RECORDS SUPPLIED:
________________
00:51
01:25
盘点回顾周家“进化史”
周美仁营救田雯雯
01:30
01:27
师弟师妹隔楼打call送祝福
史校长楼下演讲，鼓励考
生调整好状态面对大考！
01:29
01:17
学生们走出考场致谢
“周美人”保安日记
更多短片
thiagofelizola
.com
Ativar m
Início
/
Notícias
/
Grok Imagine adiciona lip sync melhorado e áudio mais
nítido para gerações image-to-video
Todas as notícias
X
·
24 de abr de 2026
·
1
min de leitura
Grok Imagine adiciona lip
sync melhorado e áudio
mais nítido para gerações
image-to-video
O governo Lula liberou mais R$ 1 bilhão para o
________________
WHAT IS EXPECTED: Find the number of lines in the records that contain "mais", and write that number only.

RESULT FOR THIS TASK: 3